My job today is to stay with my body, monitor my breathing, steady with my thoughts and when I veer off, because I will, I will bring myself gently back to start again. It’s my job to be present. It’s my job to pray.
by David Whyte
Sometimes, you need the ocean light,
and colours you’ve never seen before
painted through an evening sky.
Sometimes you need your God
to be a simple invitation,
not a telling word of wisdom.
Sometimes you need only the first shyness
that comes from being shown things
far beyond your understanding,
so that you can fly and become free
by being still and by being still here.
And then there are times you need to be
brought to ground by touch
and touch alone.
To know those arms around you
and to make your home in the world.
just by being wanted.
To see those eyes looking back at you,
as eyes should see you at last,
seeing you, as you always wanted to be seen,
seeing you, as you yourself
had always wanted to see the world.
Thank you so much for this reflection. I related to a great deal of it. The combination of our physical body and our spiritual/emotional circumstances really rang true for me. They seem to be inseparable. I was thinking, I’m sorry to hear about your daughter. I hope they weather things with as little misery as possible. I remember when my nephew’s family got it. I went into a fear place and got out photos and cried. I remember the initial kneejerk reaction. They are fully recovered. I wrap you in light as you live this chapter with them. And thank you for the poem. It spoke to me in multiple places. A line that jumped out is ‘it is my job to pray.’ During the meditation, I sat with that sentence and realized I have a friend having surgery. I got up and lit a candle. Thank you very much.

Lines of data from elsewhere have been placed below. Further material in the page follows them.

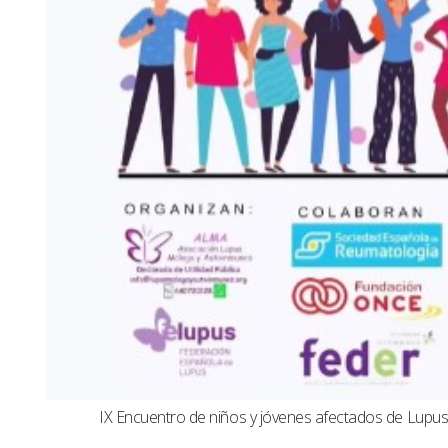
IX Encuentro de niños y jóvenes afectados de Lup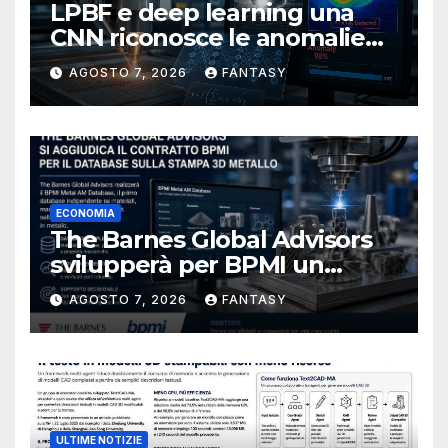
LPBF e deep learning una
CNN riconosce le anomalie
del bagno di fusione
AGOSTO 7, 2026
FANTASY
ECONOMIA
The Barnes Global Advisors
svilupperà per BPMI un
database per la stampa 3D
AGOSTO 7, 2026
FANTASY
metallica destinata alla filiera
navale statunitense
ULTIME NOTIZIE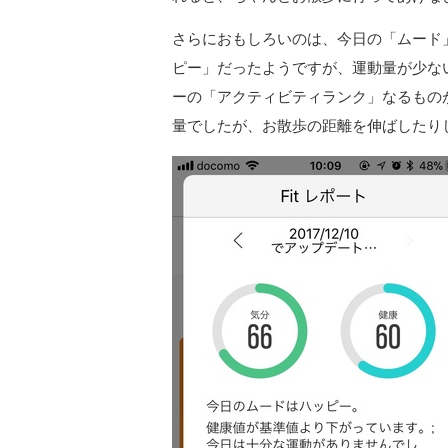
さらにおもしろいのは、今日の「ムード
ピー」だったようですが、運動量が少ない
ーの「アクティビティランク」なるもの
量でしたが、お散歩の距離を伸ばしたり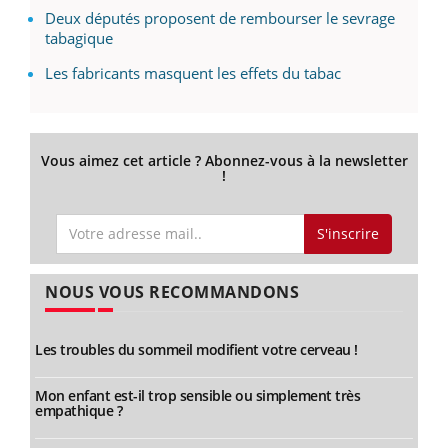
Deux députés proposent de rembourser le sevrage
tabagique
Les fabricants masquent les effets du tabac
Vous aimez cet article ? Abonnez-vous à la newsletter
!
S'inscrire
NOUS VOUS RECOMMANDONS
Les troubles du sommeil modifient votre cerveau !
Mon enfant est-il trop sensible ou simplement très
empathique ?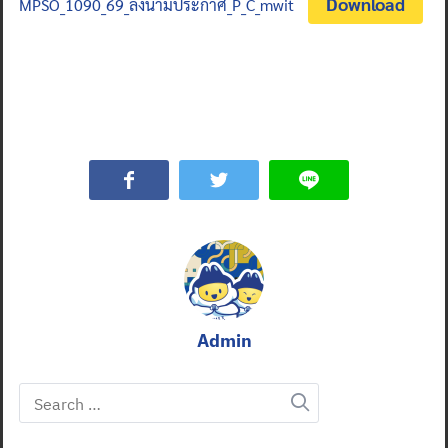
Download
MPSO_1090_69_ลงนามประกาศ_P_C_mwit
Admin
Search
for: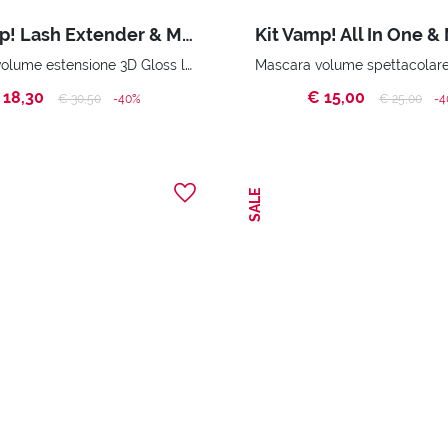
Kit Vamp! Lash Extender & Miss Pupa Gloss
Mascara volume estensione 3D Gloss labbra super brillante. Pochette
 18,30
€ 15,00
Price reduced from
to
Price reduc
to
€ 30,50
-40%
€ 25,00
-4
SALE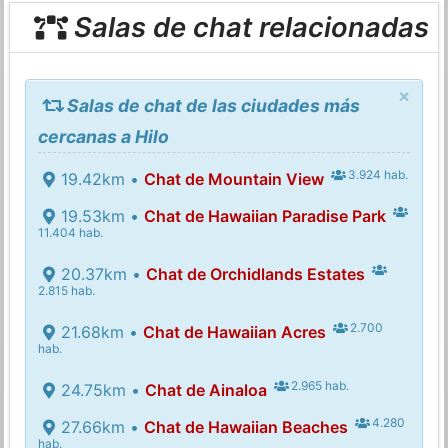
Salas de chat relacionadas
×
Salas de chat de las ciudades más
cercanas a Hilo
3.924 hab.
19.42km •
Chat de Mountain View
19.53km •
Chat de Hawaiian Paradise Park
11.404 hab.
20.37km •
Chat de Orchidlands Estates
2.815 hab.
2.700
21.68km •
Chat de Hawaiian Acres
hab.
2.965 hab.
24.75km •
Chat de Ainaloa
4.280
27.66km •
Chat de Hawaiian Beaches
hab.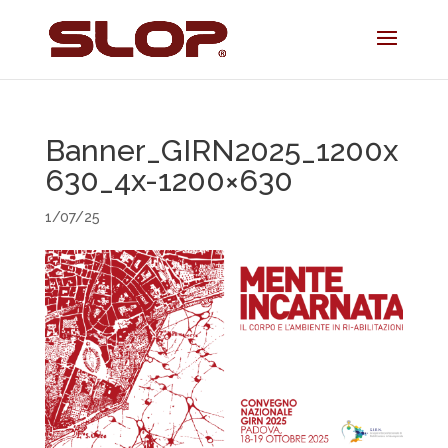
Banner_GIRN2025_1200x
630_4x-1200×630
1/07/25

My heart is with you. Just before the meditation, I sat quietly remembering. It’s been happening for a couple of days with my body. Your reading and message were perfect because I’ve been trying to have memories of being younger and of making decisions about my life figuring out where that ego brain got some of its patterns, you know, that itty-bitty-shitty-committee. And I got that the answers are in the body. Walking has been coming to me during the meditation. During today’s meditation, I was walking back and forth. And suddenly, I was very small in my grandmother’s arms. I could see the room. What is amazing is that staying with the body’s feelings allowed me to walk around in my house and I could see her furniture and the family then. I’ve been asking for these memories and they were so vivid. I took a stroll through my life, from ages three to 11. And memories that I had lost, I just knew they were true. I felt a grandmother energy with me, walking through, holding. It was nice. Your message to me was that if I get quiet, my body knows. That heart center, that other brain that you talked about, it knows and has all my answers if I can just stand still, be quiet, go in, and listen. So thank you.
I’ll be praying for you and your daughter’s family. I definitely believe that our body remembers, wherever it’s stored, trauma and good experiences. I am a loving person and like to give nice hugs. No way to do that right now. You mentioned eyes. Thank god for the kitties and their comfort and their beautiful eyes. A few months ago, I had an organic delicata squash and I scooped out the seeds and put them out on the sill hoping some animal would come by and a brave squirrel did. I could watch him through the window enjoying the seeds. I was looking into his eyes, he didn’t flinch. Even though a tree doesn’t have eyes, it has its soul that we can look on and look into. All the other beings in nature too. Those eyes, whatever form they are in can be a source of comfort and understanding. Thank you.